SyndicateRoom
- Website type: Venture capital fund
- Available in: English
- Headquarters: Cambridge, {{{location_country}}}
- Founders: Gonçalo de Vasconcelos, Tom Britton
- CEO: Graham Schwikkard
- Industry: Venture capital
- Employees: 17
- Website: syndicateroom.com
- Commercial: Yes
- Launched: 21 September 2013

= SyndicateRoom =

UK venture capital fund

Syndicate Room Ltd, trading as SyndicateRoom, is a UK venture capital fund, headquartered in Cambridge, founded by Gonçalo de Vasconcelos and Tom Britton in September 2013. The company is authorised and regulated by the Financial Conduct Authority.

SyndicateRoom initially launched as an equity crowdfunding platform for high-net-worth individuals and angel investors.

In October 2019, the company announced that it would adopt a venture capital fund investment model, and would no longer offer individual crowdfunding investment opportunities.

==History==
SyndicateRoom was founded by Gonçalo de Vasconcelos and Tom Britton on 21 September 2013. The pair met while studying at the Cambridge Judge Business School at the University of Cambridge.

In April 2014, SyndicateRoom was named Startup of the Year by The Guardian Small Business Showcase.

In June 2014, SyndicateRoom investors committed £700,000 to Radio Physics Solutions, a startup which builds technology to detect 3D printed guns.

In May 2015, SyndicateRoom raised £1.2m in seed funding on its own crowdfunding platform.

In March 2016, SyndicateRoom was the first crowdfunding platform to offer public market investment opportunities after being accepted as a member company of the London Stock Exchange, although it has since closed down the public markets area of its platform.

In May 2016, SyndicateRoom raised £3.1m funding in series A round led by Abcam founder Jonathan Milner.

In June 2016, SyndicateRoom launched FundTwenty8, the first passive Enterprise Investment Scheme fund.

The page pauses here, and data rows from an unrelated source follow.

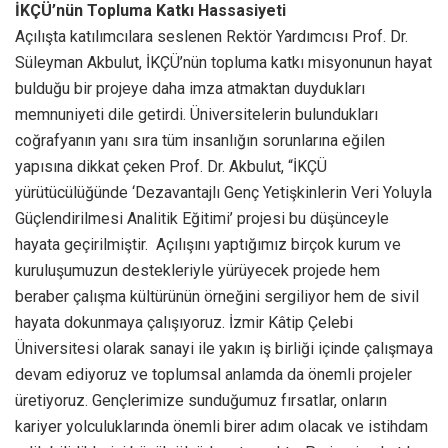
İKÇÜ’nün Topluma Katkı Hassasiyeti
Açılışta katılımcılara seslenen Rektör Yardımcısı Prof. Dr.
Süleyman Akbulut, İKÇÜ’nün topluma katkı misyonunun hayat
bulduğu bir projeye daha imza atmaktan duydukları
memnuniyeti dile getirdi. Üniversitelerin bulundukları
coğrafyanın yanı sıra tüm insanlığın sorunlarına eğilen
yapısına dikkat çeken Prof. Dr. Akbulut, “İKÇÜ
yürütücülüğünde ‘Dezavantajlı Genç Yetişkinlerin Veri Yoluyla
Güçlendirilmesi Analitik Eğitimi’ projesi bu düşünceyle
hayata geçirilmiştir. Açılışını yaptığımız birçok kurum ve
kuruluşumuzun destekleriyle yürüyecek projede hem
beraber çalışma kültürünün örneğini sergiliyor hem de sivil
hayata dokunmaya çalışıyoruz. İzmir Kâtip Çelebi
Üniversitesi olarak sanayi ile yakın iş birliği içinde çalışmaya
devam ediyoruz ve toplumsal anlamda da önemli projeler
üretiyoruz. Gençlerimize sunduğumuz fırsatlar, onların
kariyer yolculuklarında önemli birer adım olacak ve istihdam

In July 2019, Gonçalo de Vasconcelos stepped down as CEO and was replaced by Graham Schwikkard.

In September 2019, SyndicateRoom launched Access EIS, the first data-driven Enterprise Investment Scheme fund.

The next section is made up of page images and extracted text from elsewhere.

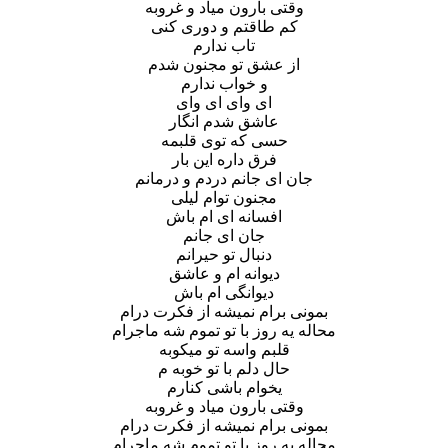
وقتی بارون میاد و غروبه
کم طاقتم و دوری کنی
تاب ندارم
از عشق تو مجنون شدم
و خواب ندارم
ای وای ای وای
عاشق شدم انگار
حسی که توی قلبمه
فرق داره این بار
جان ای جانم دردم و درمانم
مجنون توام لیلی
افسانه ای ام باش
جان ای جانم
دنبال تو حیرانم
دیوانه ام و عاشق
دیوانگی ام باش
بمونی برام نمیشه از فکرت درام
محاله یه روز با تو تموم شه ماجرام
قلبم واسه تو میکوبه
حال دلم با تو خوبه م
یخوام باشی کنارم
وقتی بارون میاد و غروبه
بمونی برام نمیشه از فکرت درام
محاله یه روز با تو تموم شه ماجرام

In October 2019, the company announced that it would adopt a new fund-first investment model, and would no longer offer individual equity crowdfunding investment opportunities.

In April 2020, SyndicateRoom invested in Oxford-based laundry startup Oxwash, alongside Twitter co-founder Biz Stone.

In March 2022, SyndicateRoom invested in London-based startup Slip.